# Japanese war cemetry



## Wildcat (Oct 1, 2008)

On my way home from our recent holiday, we made a point at stopping off at a small town called Cowra in inland NSW. Cowra in 1944 was the scene of a mass breakout by Japanese POW's, resulting in the deaths of 234 Japanese and 4 Australian soldiers.
The Japanese war cemetry lies adjacent to an Australian war cemetry in a most beautiful and peaceful area. All the POW's killed in the outbreak are buried here along with Japanese aircrew killed over Australia and some internees. If anyone is ever down that way, I recommend a visit.

Here is the entrance to the Japanese cemetry.


----------



## Wildcat (Oct 1, 2008)

Inside the cemetry is a shrine/monument, hopefully Shinpachi sees this thread and can translate it for me. Each of the rows contains the name of the of Japanese soldiers and the date in which they died. A pretty simple memorial but I think it's a beautiful and respectful one.


----------



## Wildcat (Oct 1, 2008)

Situated right beside the Japanese cemetry is a small Australian war cemetry. There is also a single grave to an RAF airman buried here.


----------



## Wildcat (Oct 1, 2008)

Lastly is the tombstones for Privates Benjamin Hardy and Ralph Jones. These two men were killed when overwhelmed whilst manning their vickers gun. Both were awarded the George Cross posthumously. 

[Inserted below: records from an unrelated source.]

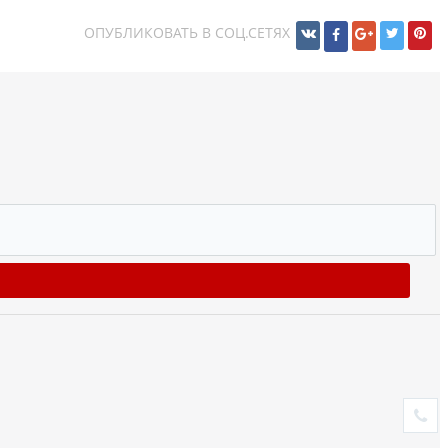
ОПУБЛИКОВАТЬ В СОЦ.СЕТЯХ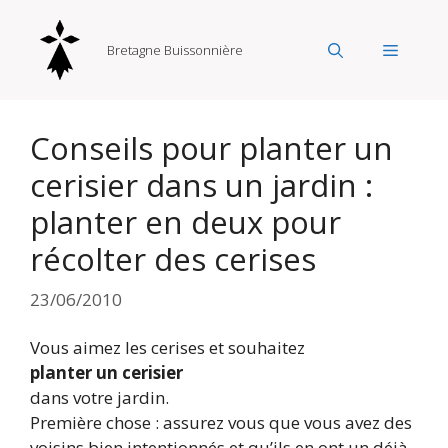
Aller
au
Menu
Bretagne Buissonnière
contenu
Conseils pour planter un
cerisier dans un jardin :
planter en deux pour
récolter des cerises
23/06/2010
Vous aimez les cerises et souhaitez
planter un cerisier
dans votre jardin.
Première chose : assurez vous que vous avez des
voisins bien intentionnés et qu’ils en ont un déjà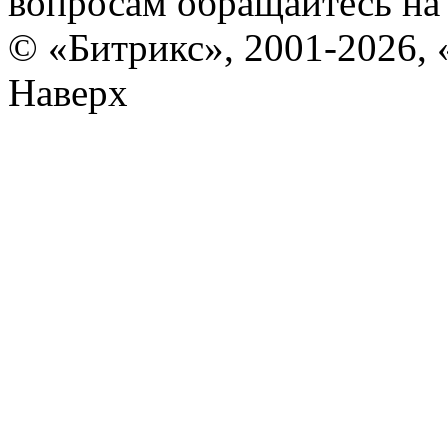
вопросам обращайтесь н
© «Битрикс», 2001-2026, 
Наверх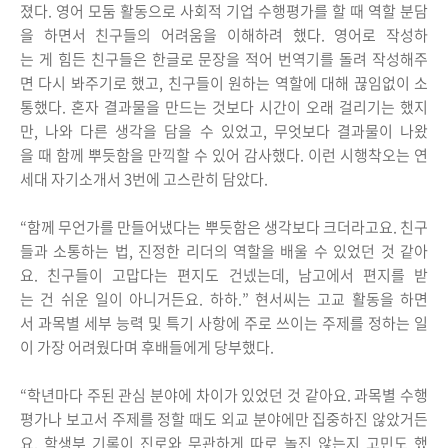
졌다. 영어 모둠 활동으로 사회적 기업 수행평가를 할 때 역할 분담
을 하면서 친구들의 어려움을 이해하려 했다. 영어로 작성하
는 게 힘든 친구들은 한글로 문장을 적어 번역기를 돌려 작성해주
면 다시 봐주기로 했고, 친구들이 원하는 역할에 대해 끊임없이 소
통했다. 혼자 결과물을 만드는 것보다 시간이 오래 걸리기는 했지
만, 나와 다른 생각을 담을 수 있었고, 무엇보다 결과물이 나왔
을 때 함께 뿌듯함을 만끽할 수 있어 감사했다. 이런 시행착오는 연
세대 자기소개서 3번에 고스란히 담았다.
“함께 무언가를 만들어냈다는 뿌듯함은 생각보다 크더라고요. 친구
들과 소통하는 법, 진정한 리더의 역할을 배울 수 있었던 것 같아
요. 친구들이 고맙다는 편지도 건넸는데, 남고에서 편지를 받
는 건 쉬운 일이 아니거든요. 하하.” 현서씨는 고교 활동을 하면
서 과목별 세부 능력 및 특기 사항에 주로 쓰이는 주제를 정하는 일
이 가장 어려웠다며 후배들에게 당부했다.
“학년마다 주된 관심 분야에 차이가 있었던 것 같아요. 과목별 수행
평가나 보고서 주제를 정할 때도 외교 분야에만 집중하진 않았거든
요. 학생부 기록이 진로와 무관하게 따로 놀진 않는지 고민도 했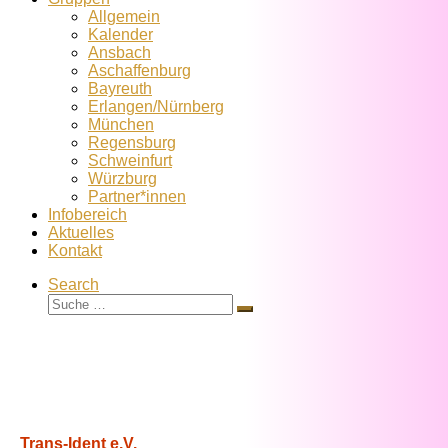
Allgemein
Kalender
Ansbach
Aschaffenburg
Bayreuth
Erlangen/Nürnberg
München
Regensburg
Schweinfurt
Würzburg
Partner*innen
Infobereich
Aktuelles
Kontakt
Search
Suche
Suche
…
Trans-Ident e.V.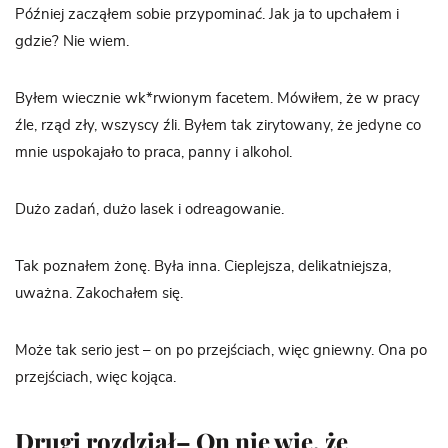
Później zacząłem sobie przypominać. Jak ja to upchałem i
gdzie? Nie wiem.
Byłem wiecznie wk*rwionym facetem. Mówiłem, że w pracy
źle, rząd zły, wszyscy źli. Byłem tak zirytowany, że jedyne co
mnie uspokajało to praca, panny i alkohol.
Dużo zadań, dużo lasek i odreagowanie.
Tak poznałem żonę. Była inna. Cieplejsza, delikatniejsza,
uważna. Zakochałem się.
Może tak serio jest – on po przejściach, więc gniewny. Ona po
przejściach, więc kojąca.
Drugi rozdział– On nie wie, że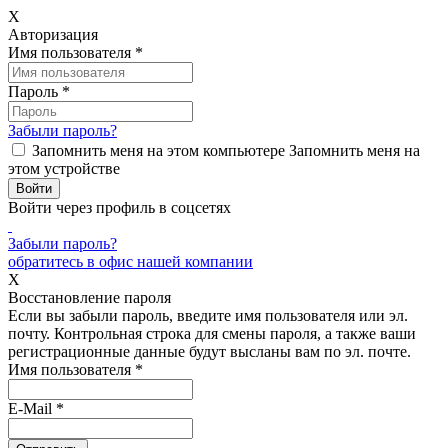
X
Авторизация
Имя пользователя
*
Пароль
*
Забыли пароль?
Запомнить меня на этом компьютере
Запомнить меня на
этом устройстве
Войти через профиль в соцсетях
Забыли пароль?
обратитесь в офис нашей компании
X
Восстановление пароля
Если вы забыли пароль, введите имя пользователя или эл.
почту.
Контрольная строка для смены пароля, а также ваши
регистрационные данные будут высланы вам по эл. почте.
Имя пользователя
*
E-Mail
*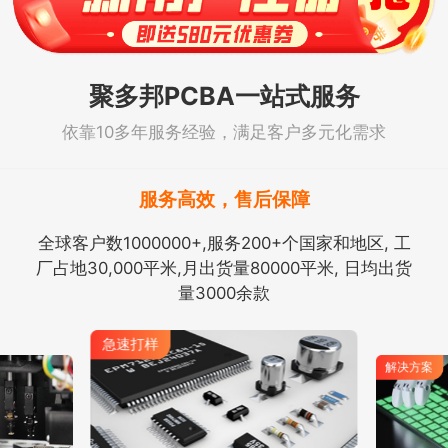
聚多邦PCBA一站式服务
依靠10多年服务经验，满足客户多元化需求
服务高效，售后保障
全球客户数1000000+,服务200+个国家和地区, 工
厂占地30,000平米,月出货量80000平米, 日均出货
量3000余款
解决方案
急速打样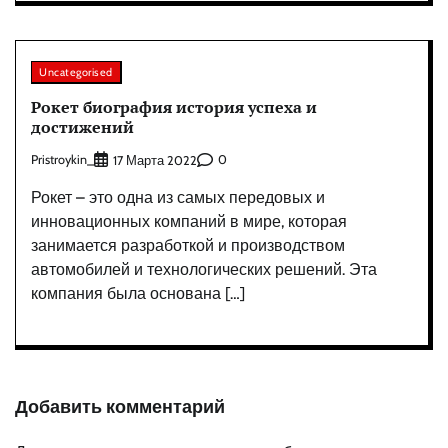
Uncategorised
Рокет биография история успеха и
достижений
Pristroykin_
0
17 Марта 2022
Рокет – это одна из самых передовых и
инновационных компаний в мире, которая
занимается разработкой и производством
автомобилей и технологических решений. Эта
компания была основана […]
Добавить комментарий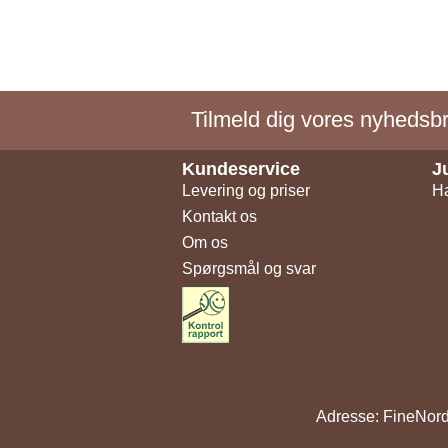
Tilmeld dig vores nyhedsbre
Kundeservice
J
Levering og priser
Ha
Kontakt os
Om os
Spørgsmål og svar
Adresse: FineNord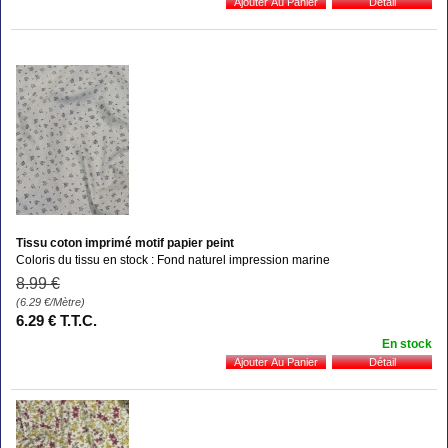
Tissu coton imprimé motif papier peint
Coloris du tissu en stock : Fond naturel impression marine
8
.99
€
(6.29
€
/Mètre)
6
.29
€
T.T.C.
En stock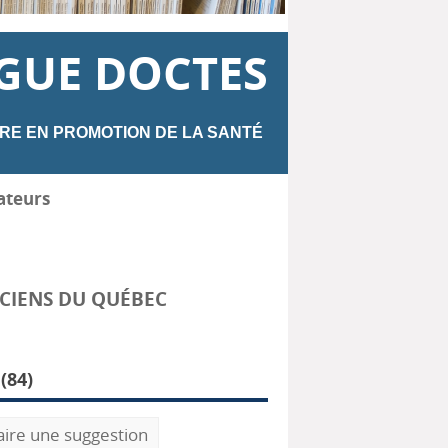
GUE DOCTES
RE EN PROMOTION DE LA SANTÉ
ateurs
CIENS DU QUÉBEC
(
84
)
aire une suggestion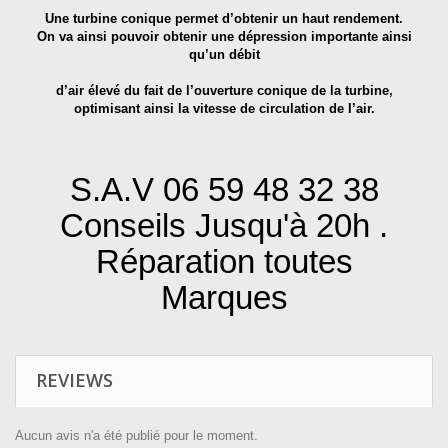
Une turbine conique permet d’obtenir un haut rendement.
On va ainsi pouvoir obtenir une dépression importante ainsi
qu’un débit
d’air élevé du fait de l’ouverture conique de la turbine,
optimisant ainsi la vitesse de circulation de l’air.
S.A.V 06 59 48 32 38
Conseils Jusqu'à 20h .
Réparation toutes
Marques
REVIEWS
Aucun avis n'a été publié pour le moment.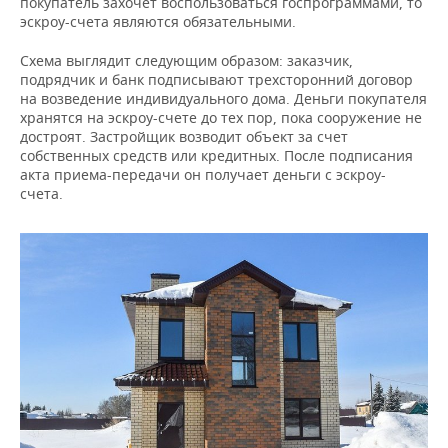
покупатель захочет воспользоваться госпрограммами, то
эскроу-счета являются обязательными.
Схема выглядит следующим образом: заказчик,
подрядчик и банк подписывают трехсторонний договор
на возведение индивидуального дома. Деньги покупателя
хранятся на эскроу-счете до тех пор, пока сооружение не
достроят. Застройщик возводит объект за счет
собственных средств или кредитных. После подписания
акта приема-передачи он получает деньги с эскроу-
счета.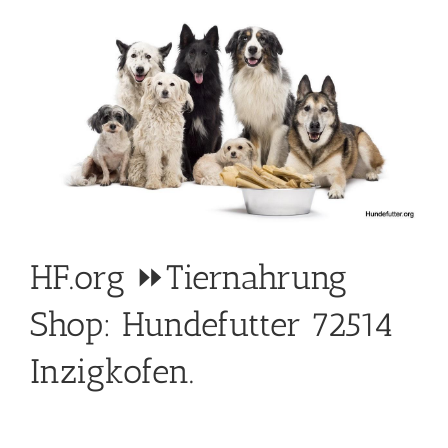
HF.org ⏩Tiernahrung
Shop: Hundefutter 72514
Inzigkofen.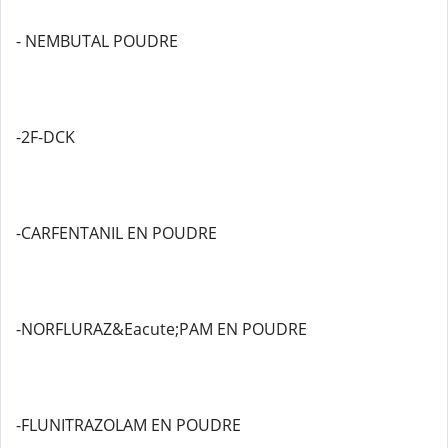
- NEMBUTAL POUDRE
-2F-DCK
-CARFENTANIL EN POUDRE
-NORFLURAZ&Eacute;PAM EN POUDRE
-FLUNITRAZOLAM EN POUDRE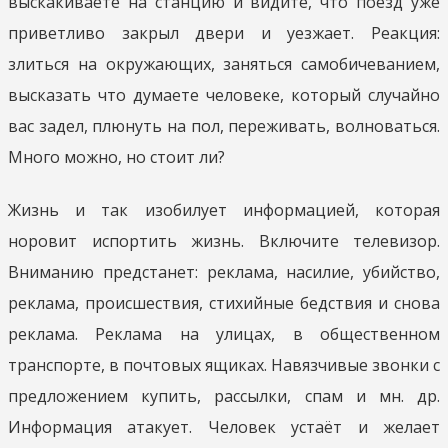
выскакиваете на станцию и видите, что поезд уже
приветливо закрыл двери и уезжает. Реакция:
злиться на окружающих, заняться самобичеванием,
высказать что думаете человеке, который случайно
вас задел, плюнуть на пол, переживать, волноваться.
Много можно, но стоит ли?
Жизнь и так изобилует информацией, которая
норовит испортить жизнь. Включите телевизор.
Вниманию предстанет: реклама, насилие, убийство,
реклама, происшествия, стихийные бедствия и снова
реклама. Реклама на улицах, в общественном
транспорте, в почтовых ящиках. Навязчивые звонки с
предложением купить, рассылки, спам и мн. др.
Информация атакует. Человек устаёт и желает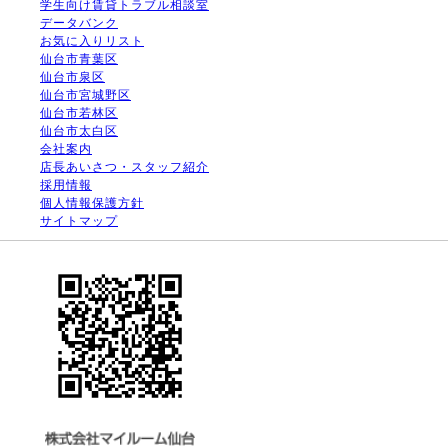
学生向け賃貸トラブル相談室
データバンク
お気に入りリスト
仙台市青葉区
仙台市泉区
仙台市宮城野区
仙台市若林区
仙台市太白区
会社案内
店長あいさつ・スタッフ紹介
採用情報
個人情報保護方針
サイトマップ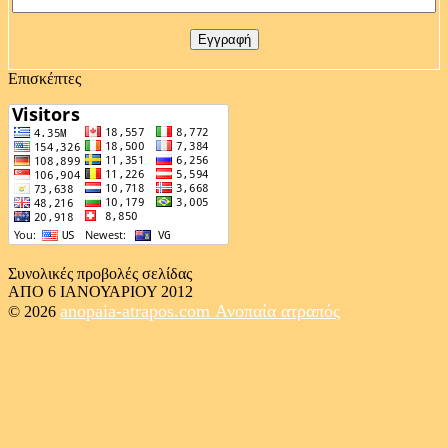
Επισκέπτες
Συνολικές προβολές σελίδας
ΑΠΟ 6 ΙΑΝΟΥΑΡΙΟΥ 2012
anopaia-atrapos.com
Ανοπαία ατραπός
© 2026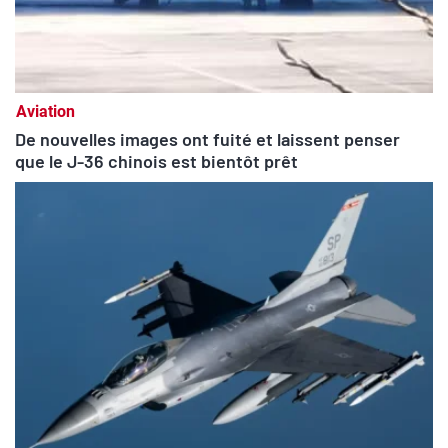
Aviation
De nouvelles images ont fuité et laissent penser
que le J-36 chinois est bientôt prêt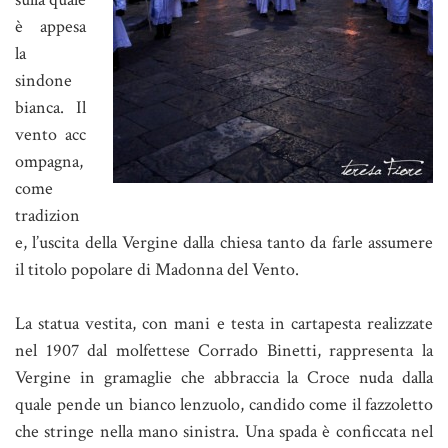
è appesa
la
sindone
bianca. Il
vento acc
ompagna,
come
tradizion
e, l’uscita della Vergine dalla chiesa tanto da farle assumere
il titolo popolare di Madonna del Vento.
La statua vestita, con mani e testa in cartapesta realizzate
nel 1907 dal molfettese Corrado Binetti, rappresenta la
Vergine in gramaglie che abbraccia la Croce nuda dalla
quale pende un bianco lenzuolo, candido come il fazzoletto
che stringe nella mano sinistra. Una spada è conficcata nel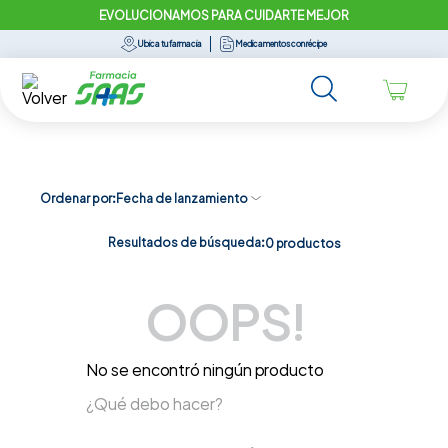
EVOLUCIONAMOS PARA CUIDARTE MEJOR
Ubica tu farmacia
Medicamentos con récipe
Ordenar por
Fecha de lanzamiento
Resultados de búsqueda:
0
productos
OOPS!
No se encontró ningún producto
¿Qué debo hacer?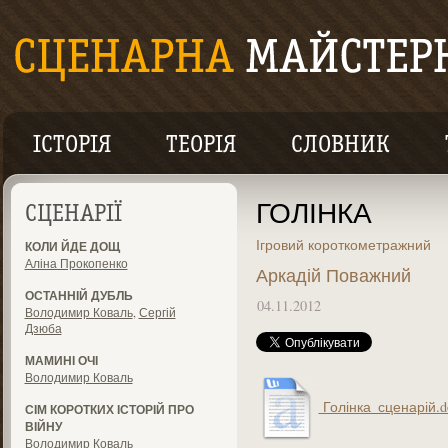
ІСТОРІЯ
ТЕОРІЯ
СЛОВНИК
ГОЛІНКА
СЦЕНАРІЇ
Ігровий короткометражний
КОЛИ ЙДЕ ДОЩ
Аліна Прокопенко
Аркадій Поважний
ОСТАННІЙ ДУБЛЬ
04.11.2012
Володимир Коваль
,
Сергій
Дзюба
МАМИНІ ОЧІ
Володимир Коваль
Голінка_сценарій.d
СІМ КОРОТКИХ ІСТОРІЙ ПРО
ВІЙНУ
Володимир Коваль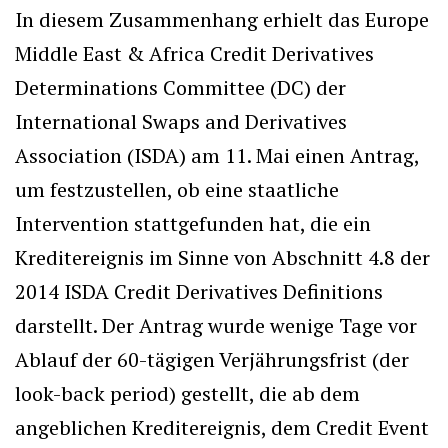
In diesem Zusammenhang erhielt das Europe
Middle East & Africa Credit Derivatives
Determinations Committee (DC) der
International Swaps and Derivatives
Association (ISDA) am 11. Mai einen Antrag,
um festzustellen, ob eine staatliche
Intervention stattgefunden hat, die ein
Kreditereignis im Sinne von Abschnitt 4.8 der
2014 ISDA Credit Derivatives Definitions
darstellt. Der Antrag wurde wenige Tage vor
Ablauf der 60-tägigen Verjährungsfrist (der
look-back period) gestellt, die ab dem
angeblichen Kreditereignis, dem Credit Event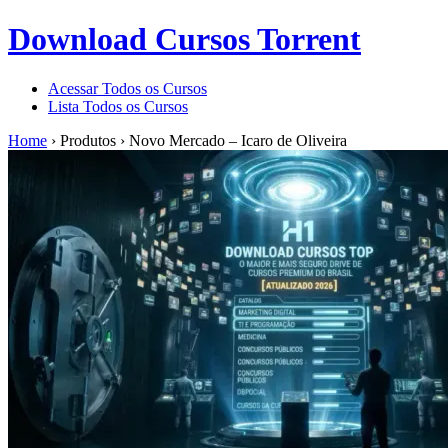
Download Cursos Torrent
Acessar Todos os Cursos
Lista Todos os Cursos
Home
›
Produtos
›
Novo Mercado – Icaro de Oliveira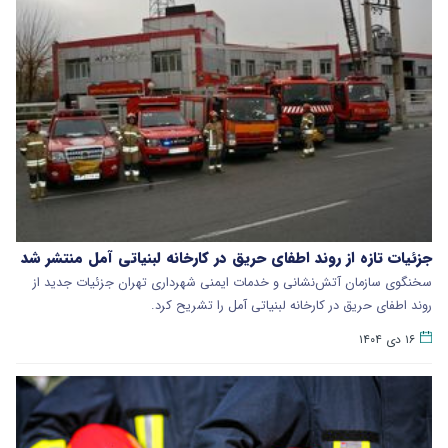
جزئیات تازه از روند اطفای حریق در کارخانه لبنیاتی آمل منتشر شد
سخنگوی سازمان آتش‌نشانی و خدمات ایمنی شهرداری تهران جزئیات جدید از
روند اطفای حریق در کارخانه لبنیاتی آمل را تشریح کرد.
۱۶ دی ۱۴۰۴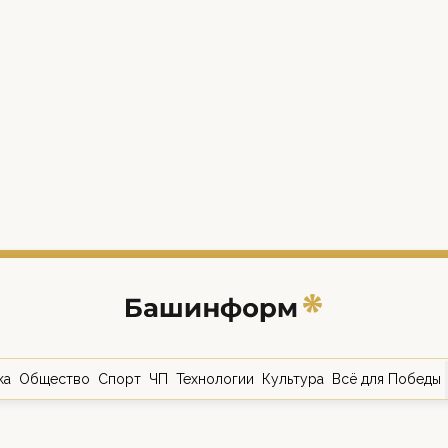
ка
Общество
Спорт
ЧП
Технологии
Культура
Всё для Победы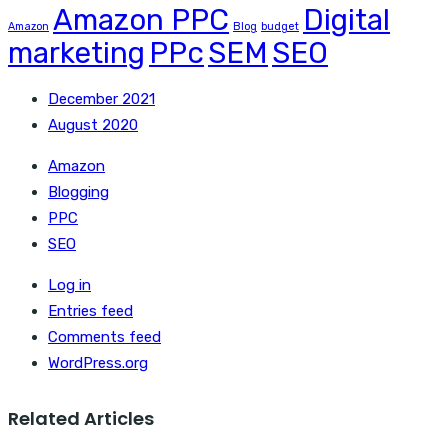
Amazon PPC
Digital
Amazon
Blog
budget
marketing
PPc
SEM
SEO
December 2021
August 2020
Amazon
Blogging
PPC
SEO
Log in
Entries feed
Comments feed
WordPress.org
Related Articles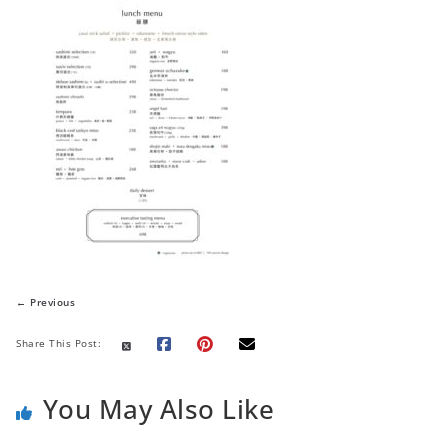
← Previous
Share This Post:
You May Also Like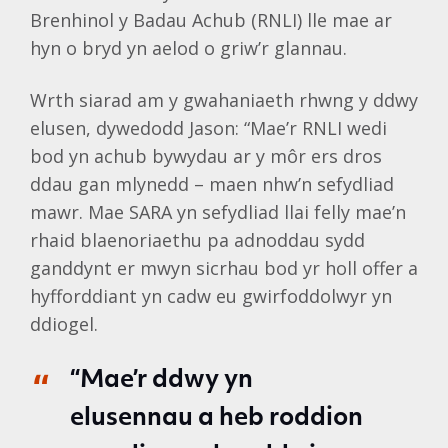
Brenhinol y Badau Achub (RNLI) lle mae ar
hyn o bryd yn aelod o griw’r glannau.
Wrth siarad am y gwahaniaeth rhwng y ddwy
elusen, dywedodd Jason: “Mae’r RNLI wedi
bod yn achub bywydau ar y môr ers dros
ddau gan mlynedd – maen nhw’n sefydliad
mawr. Mae SARA yn sefydliad llai felly mae’n
rhaid blaenoriaethu pa adnoddau sydd
ganddynt er mwyn sicrhau bod yr holl offer a
hyfforddiant yn cadw eu gwirfoddolwyr yn
ddiogel.
“Mae’r ddwy yn
elusennau a heb roddion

See here for more info The prison breakout at Cowra, August 1944 [Australian War Memorial]
The Cowra Breakout


----------



## RabidAlien (Oct 1, 2008)




----------



## Thorlifter (Oct 1, 2008)

Amazing. Absolutely beautiful and a fitting tribute.


----------



## syscom3 (Oct 2, 2008)

Excellent!


----------



## DerAdlerIstGelandet (Oct 2, 2008)

Thanks for sharing, excellent post!


----------



## Shinpachi (Oct 2, 2008)

Thank you Wildcat for introduction of the Japanese garden in Cowra.
Garden design is perfect and it looks a good place where I want to visit in the future.

Here is my translation


----------



## seesul (Oct 2, 2008)

Oh man, what a beautiful cemetery!
Thanks for posting it Wildcat!


----------



## Graeme (Oct 2, 2008)

Wildcat said:


> If anyone is ever down that way, I recommend a visit.



Very nice photos Andy.

We were 'up' that way back in 2005, on our way to Orange. Missed the cemetery but manged to visit the Japanese Gardens. Beautiful area. Some shots we took...





Image:07. Japanese Garden Pano, Cowra, NSW, 22.09.2006.jpg - Wikipedia, the free encyclopedia

Cowra Japanese Garden


----------



## Heinz (Oct 2, 2008)

Thanks Andy.

I went there last year however it was a only a brief stop and the sun was going down.
Thanks for shots!


----------



## Wayne Little (Oct 2, 2008)

Excellent pics Andy, Thanks mate!


----------



## Shinpachi (Oct 2, 2008)

Sorry, please replace "Japanese Garden" with "Japanese war cemetery" on my last post to read. I thought the garden and the cemetery are located on the same place. I will learn more


----------



## timshatz (Oct 2, 2008)

Thanks for the translation Shin.

Great shots Wildcat, looks like a decent place to spend eternity.


----------



## Wildcat (Oct 2, 2008)

Thanks guys, appreciate the translation Shinpachi 
Graeme nice pics mate. We also had a look around the gardens, absolutly beautiful. I was glad we made the effort to pass through Cowra, it was well worth it.
I have some pics of the Japanese gardens I can post if anyones interested.


----------



## Shinpachi (Oct 2, 2008)

timshatz and Wildcat.
You are welcome for my translation.

I'd like to see more pics, Wildcat.
Such traditional and neat style in the wide area is rare to see even here.
I only find similar one in Kyoto.

detached palace Katsura(photo)
detached palace Katsura(drawing)


----------



## Wildcat (Apr 25, 2010)

Hello Shinpachi! Your recent Temple thread reminded me of this thread I posted awhile ago, I noticed I never got around to posting pictures of the garden for you. So here you are, better late then never!


----------



## Wildcat (Apr 25, 2010)

more...


----------



## Wildcat (Apr 25, 2010)

Last few..


----------



## Aaron Brooks Wolters (Apr 25, 2010)

Excellent shots Andy and some gorgeous scenery to, WOW! Thank you for sharing! Shinpachi, thank you for the translation work sir.


----------



## vikingBerserker (Apr 25, 2010)

Wow, that is just so cool, thanks for posting.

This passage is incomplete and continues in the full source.